(Extracted page text data)

_ _ _ _ _ _ _

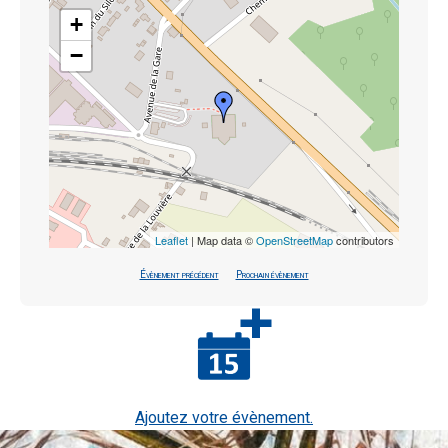
+
−
Leaflet
| Map data ©
OpenStreetMap
contributors
Évènement précédent
Prochain évènement
Ajoutez votre évènement.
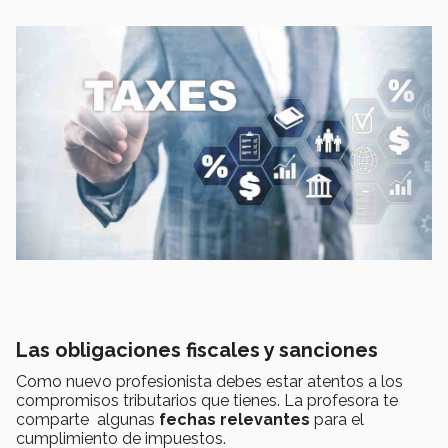
Las obligaciones fiscales y sanciones
Como nuevo profesionista debes estar atentos a los
compromisos tributarios que tienes. La profesora te
comparte algunas
fechas relevantes
para el
cumplimiento de impuestos.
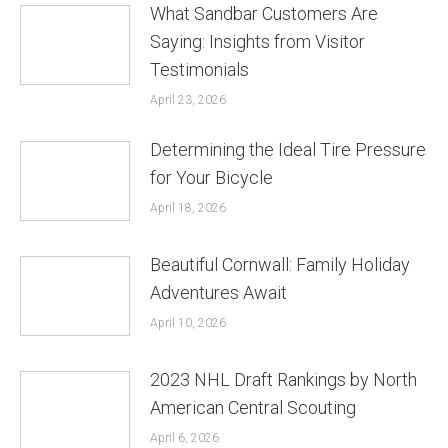
What Sandbar Customers Are
Saying: Insights from Visitor
Testimonials
April 23, 2026
Determining the Ideal Tire Pressure
for Your Bicycle
April 18, 2026
Beautiful Cornwall: Family Holiday
Adventures Await
April 10, 2026
2023 NHL Draft Rankings by North
American Central Scouting
April 6, 2026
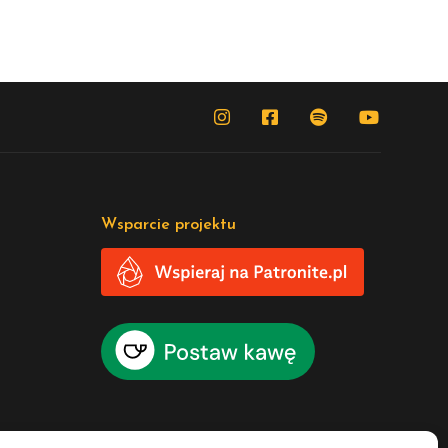
Wsparcie projektu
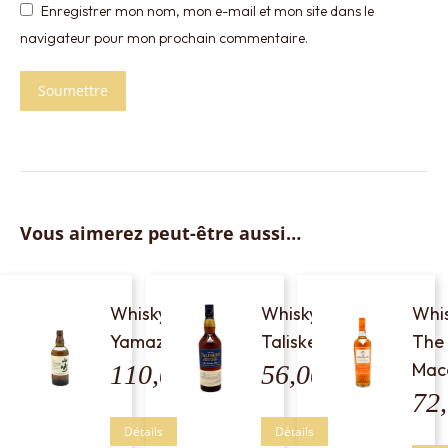
Enregistrer mon nom, mon e-mail et mon site dans le
navigateur pour mon prochain commentaire.
Vous aimerez peut-être aussi…
Whisky
Whisky
Whi
Yamazaki
Talisker
The
Mac
110,00
€
56,00
€
72
Détails
Détails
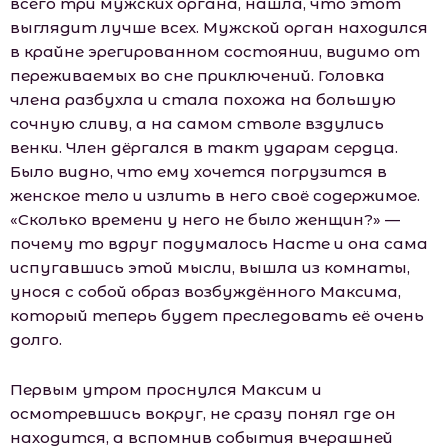
всего три мужских органа, нашла, что этот
выглядит лучше всех. Мужской орган находился
в крайне эрегированном состоянии, видимо от
переживаемых во сне приключений. Головка
члена разбухла и стала похожа на большую
сочную сливу, а на самом стволе вздулись
венки. Член дёргался в такт ударам сердца.
Было видно, что ему хочется погрузится в
женское тело и излить в него своё содержимое.
«Сколько времени у него не было женщин?» —
почему то вдруг подумалось Насте и она сама
испугавшись этой мысли, вышла из комнаты,
унося с собой образ возбуждённого Максима,
который теперь будет преследовать её очень
долго.
Первым утром проснулся Максим и
осмотревшись вокруг, не сразу понял где он
находится, а вспомнив события вчерашней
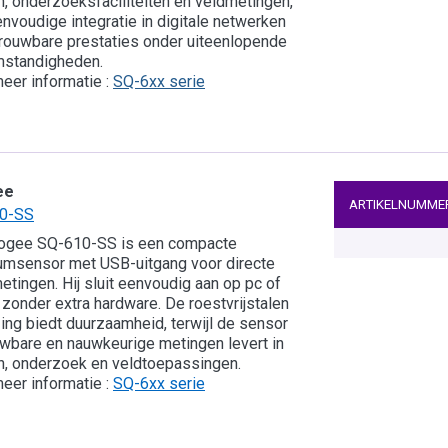
, onderzoeksfaciliteiten en veldmetingen,
nvoudige integratie in digitale netwerken
rouwbare prestaties onder uiteenlopende
mstandigheden.
eer informatie :
SQ-6xx serie
ee
ARTIKELNUMME
0-SS
ogee SQ-610-SS is een compacte
msensor met USB-uitgang voor directe
tingen. Hij sluit eenvoudig aan op pc of
 zonder extra hardware. De roestvrijstalen
ing biedt duurzaamheid, terwijl de sensor
wbare en nauwkeurige metingen levert in
, onderzoek en veldtoepassingen.
eer informatie :
SQ-6xx serie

_ _ _ _ _ _ _

Action item
Please give an exact printout of all the records, pictures aside.

The answer
+
−
Leaflet
| Map data ©
OpenStreetMap
contributors
Évènement précédent
Prochain évènement
Ajoutez votre évènement.
Las obligaciones fiscales y sanciones
Como nuevo profesionista debes estar atentos a los
compromisos tributarios que tienes. La profesora te
comparte algunas
fechas relevantes
para el
cumplimiento de impuestos.
What Sandbar Customers Are
Saying: Insights from Visitor
Testimonials
April 23, 2026
Determining the Ideal Tire Pressure
for Your Bicycle
April 18, 2026
Beautiful Cornwall: Family Holiday
Adventures Await
April 10, 2026
2023 NHL Draft Rankings by North
American Central Scouting
April 6, 2026
Wsparcie projektu
Enregistrer mon nom, mon e-mail et mon site dans le
navigateur pour mon prochain commentaire.
Vous aimerez peut-être aussi…
Whisky
Whisky
Whi
Yamazaki
Talisker
The
Mac
110,00
€
56,00
€
72
Détails
Détails
всего три мужских органа, нашла, что этот
выглядит лучше всех. Мужской орган находился
в крайне эрегированном состоянии, видимо от
переживаемых во сне приключений. Головка
члена разбухла и стала похожа на большую
сочную сливу, а на самом стволе вздулись
венки. Член дёргался в такт ударам сердца.
Было видно, что ему хочется погрузится в
женское тело и излить в него своё содержимое.
«Сколько времени у него не было женщин?» —
почему то вдруг подумалось Насте и она сама
испугавшись этой мысли, вышла из комнаты,
унося с собой образ возбуждённого Максима,
который теперь будет преследовать её очень
долго.
Первым утром проснулся Максим и
осмотревшись вокруг, не сразу понял где он
находится, а вспомнив события вчерашней
, onderzoeksfaciliteiten en veldmetingen,
nvoudige integratie in digitale netwerken
rouwbare prestaties onder uiteenlopende
mstandigheden.
eer informatie :
SQ-6xx serie
ee
ARTIKELNUMME
0-SS
ogee SQ-610-SS is een compacte
msensor met USB-uitgang voor directe
tingen. Hij sluit eenvoudig aan op pc of
 zonder extra hardware. De roestvrijstalen
ing biedt duurzaamheid, terwijl de sensor
wbare en nauwkeurige metingen levert in
, onderzoek en veldtoepassingen.
eer informatie :
SQ-6xx serie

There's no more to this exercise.